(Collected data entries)

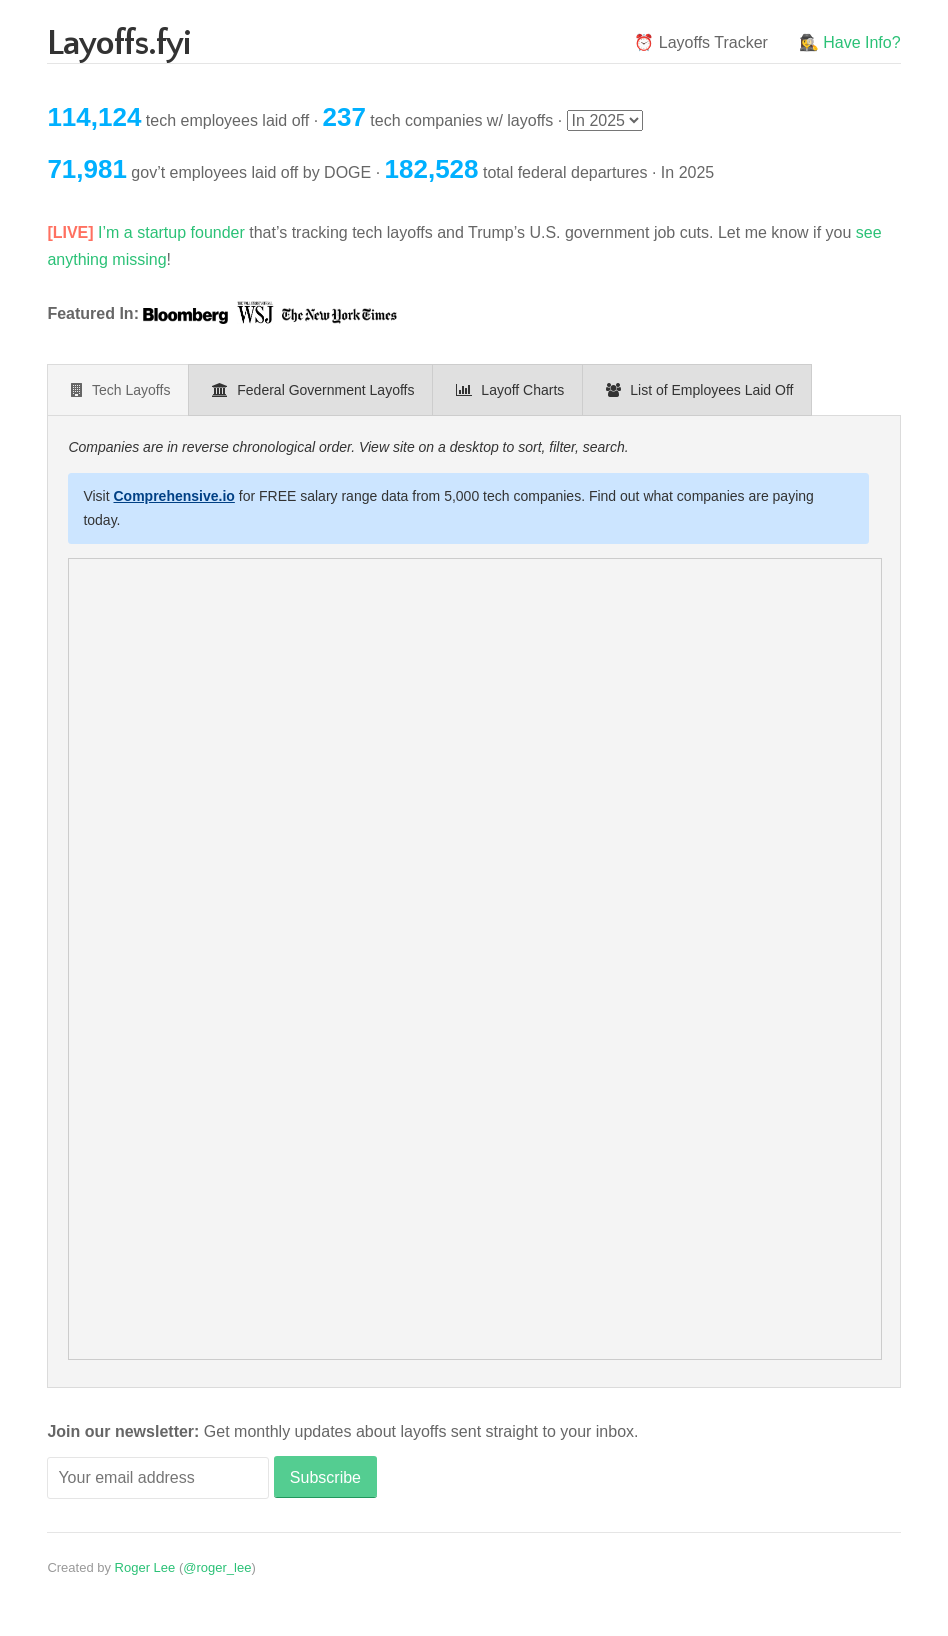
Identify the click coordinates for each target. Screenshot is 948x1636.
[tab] (118, 390)
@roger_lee (217, 1567)
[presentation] (118, 390)
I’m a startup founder (171, 232)
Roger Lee (145, 1567)
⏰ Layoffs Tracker (701, 42)
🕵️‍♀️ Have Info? (850, 42)
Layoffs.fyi (119, 43)
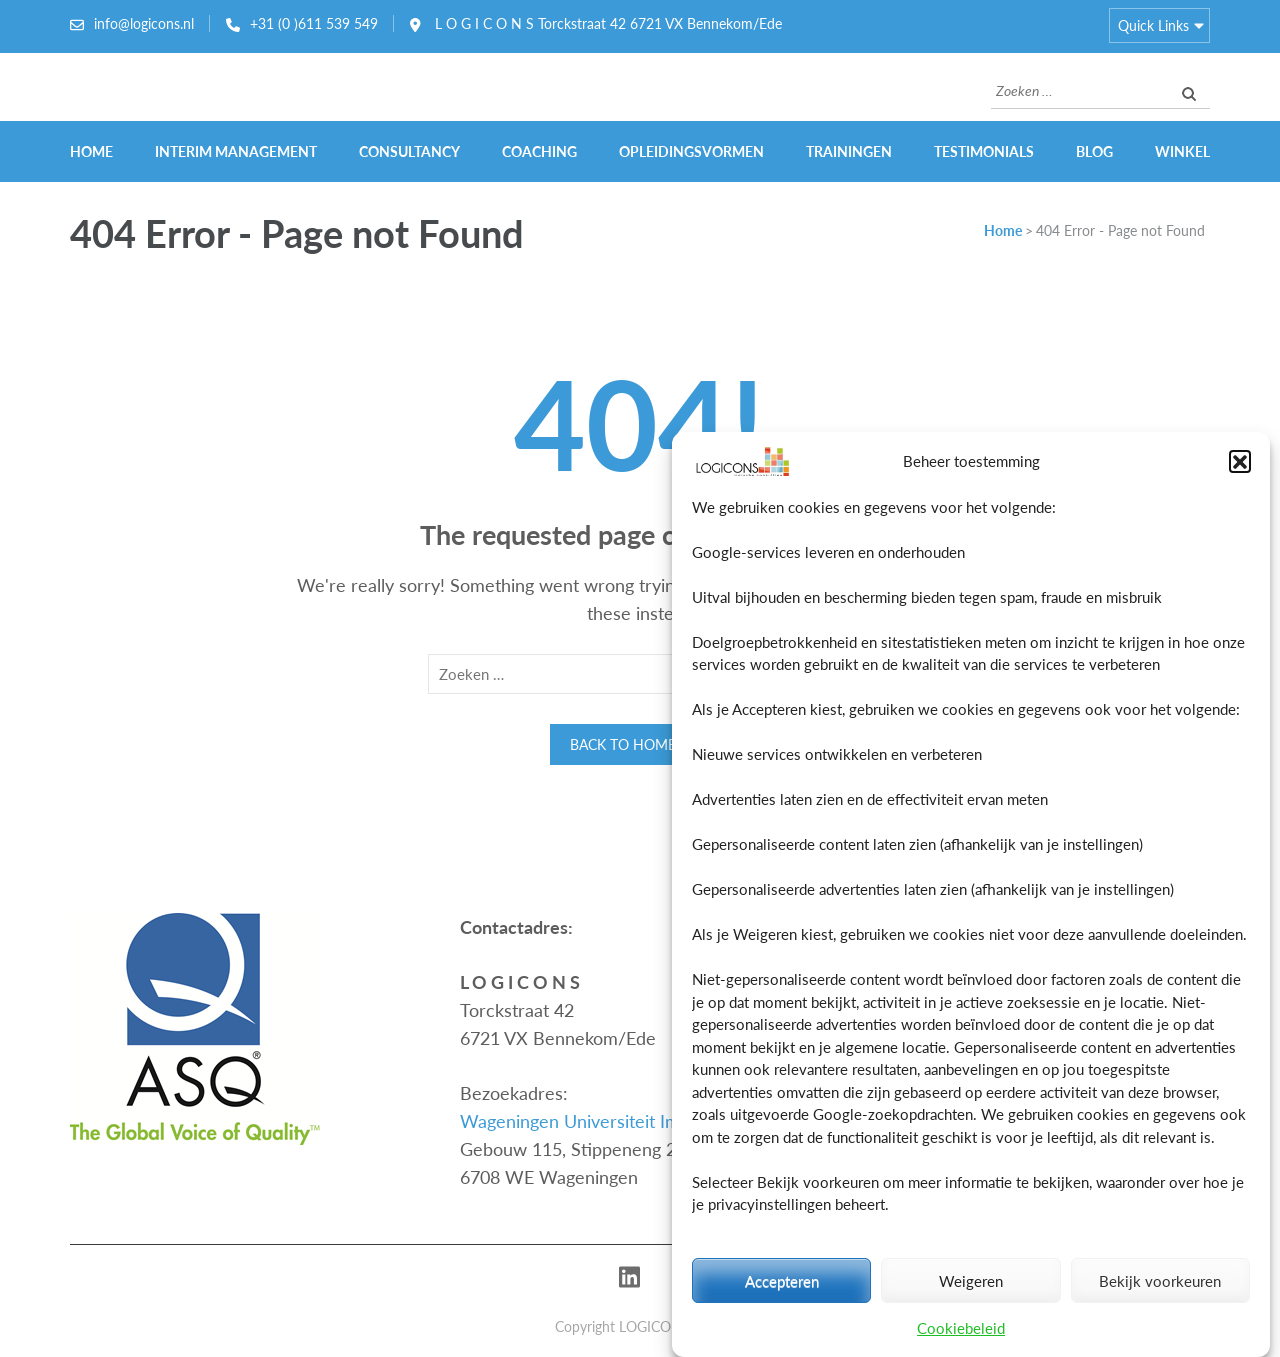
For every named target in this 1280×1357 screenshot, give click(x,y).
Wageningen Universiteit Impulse (591, 1121)
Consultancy (409, 151)
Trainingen (849, 151)
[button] (1240, 462)
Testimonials (984, 151)
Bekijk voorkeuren (1160, 1281)
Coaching (539, 151)
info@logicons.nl (144, 23)
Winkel (1182, 151)
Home (91, 151)
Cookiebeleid (961, 1328)
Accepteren (782, 1281)
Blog (1094, 151)
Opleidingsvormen (691, 151)
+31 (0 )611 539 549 (314, 23)
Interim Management (236, 151)
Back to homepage (640, 744)
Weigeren (971, 1281)
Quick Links (1153, 25)
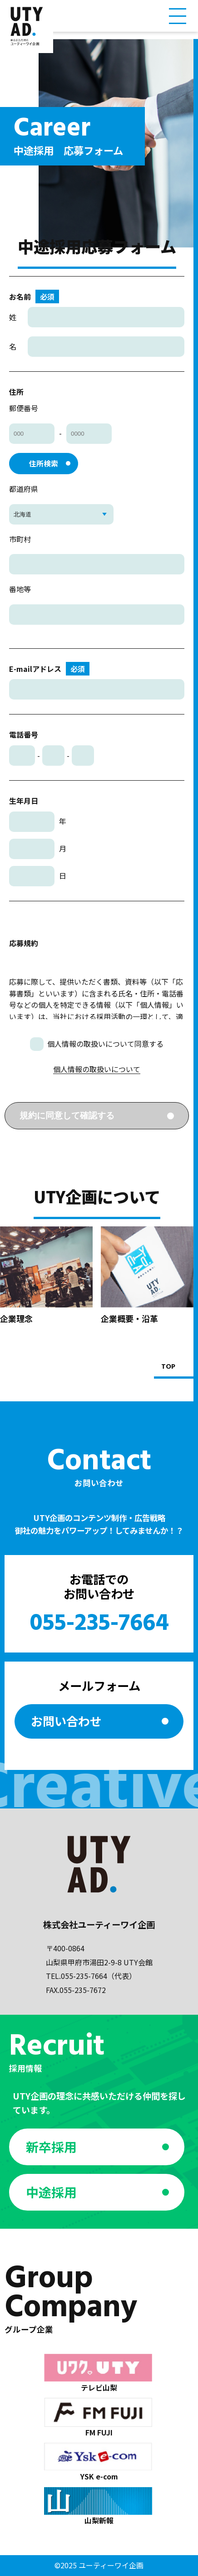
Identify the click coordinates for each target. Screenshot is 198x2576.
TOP (168, 1367)
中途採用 (51, 2192)
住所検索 (43, 463)
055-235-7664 (99, 1624)
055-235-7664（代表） (98, 1975)
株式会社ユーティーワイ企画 (99, 1924)
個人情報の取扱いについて (96, 1069)
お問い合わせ (66, 1721)
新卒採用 (51, 2147)
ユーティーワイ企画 (111, 2565)
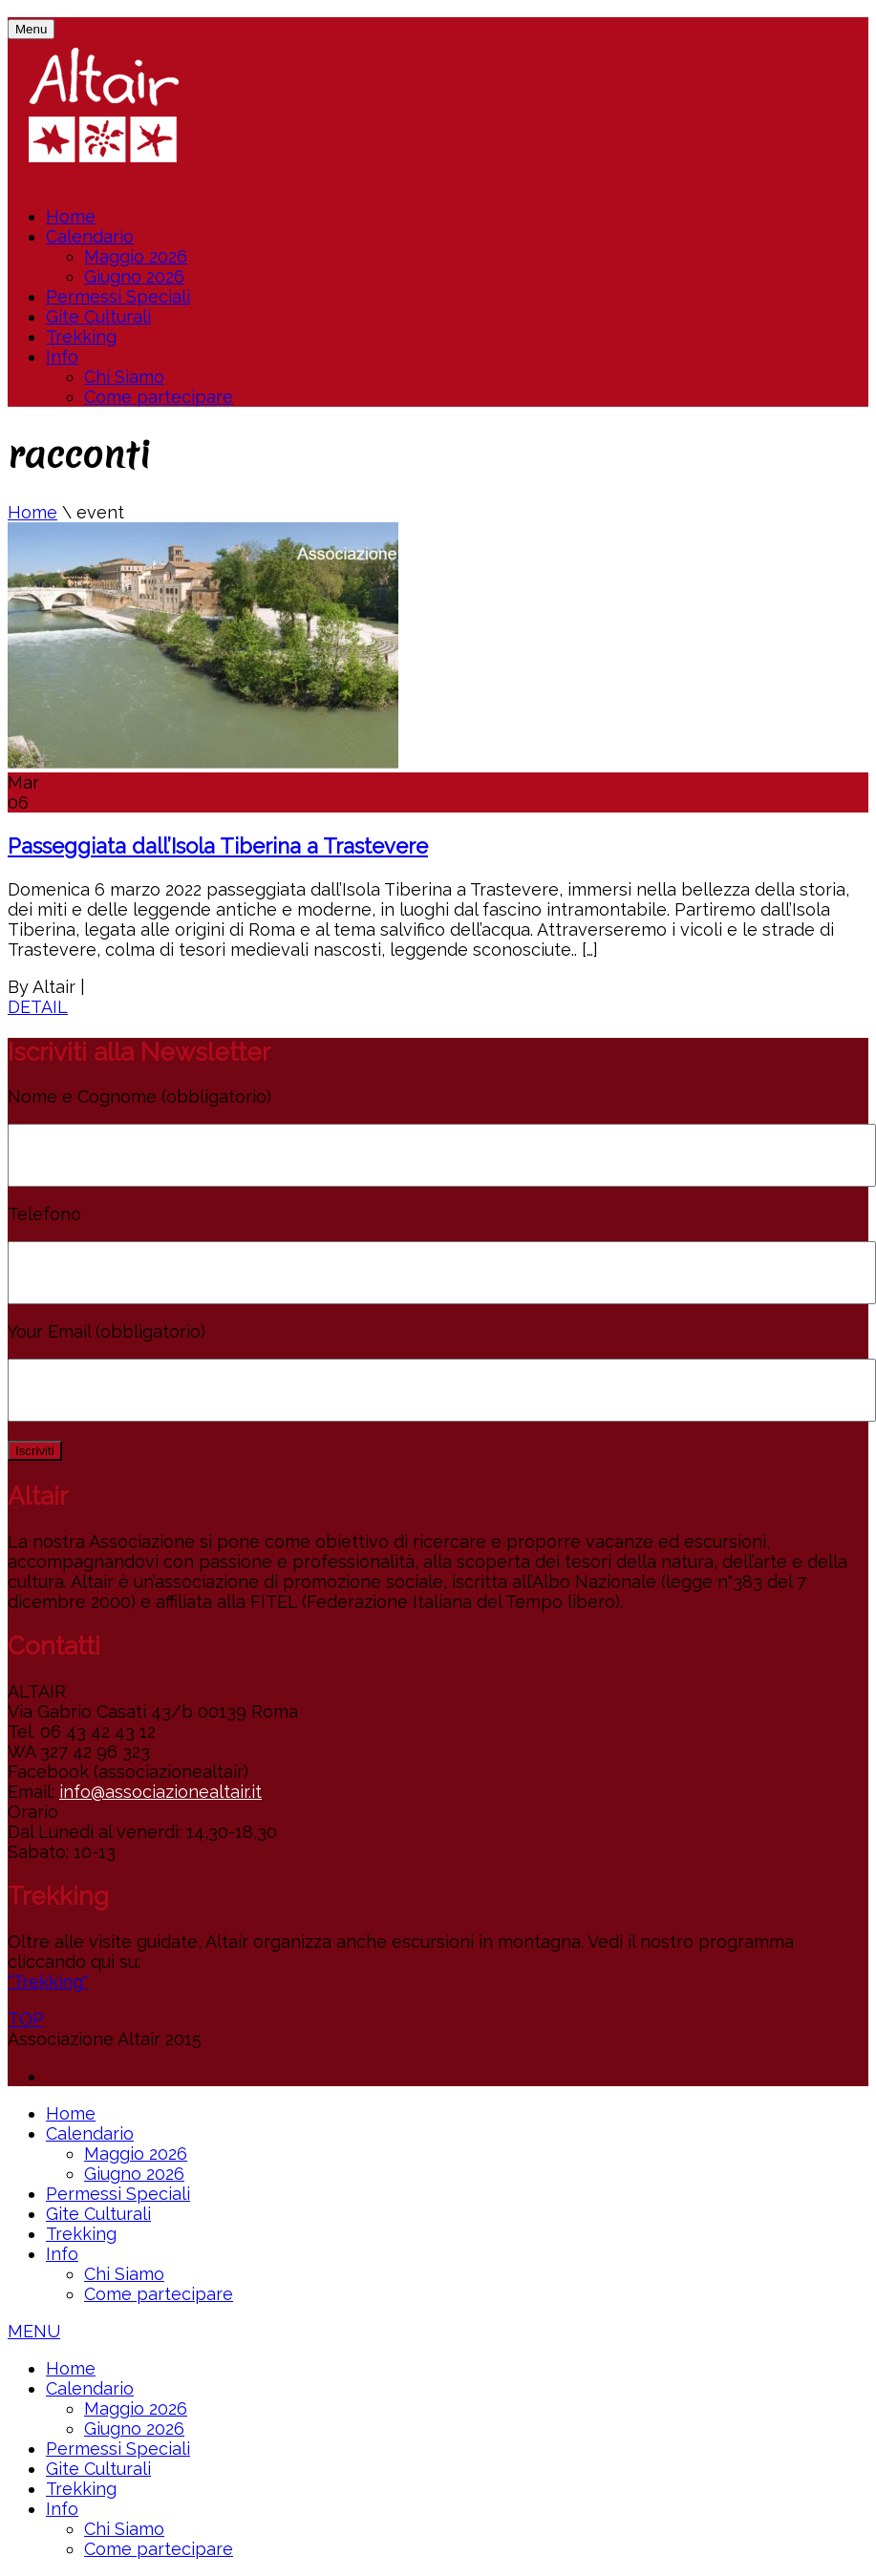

WORK INSTRUCTION
Find the word "coordinates" in the entries, and copy every line it shows up in.

EXERCISE RESPONSE
Identify the click coordinates for each target. Screenshot is 948x1636.
Identify the click coordinates for each target. Screenshot is 198x2576.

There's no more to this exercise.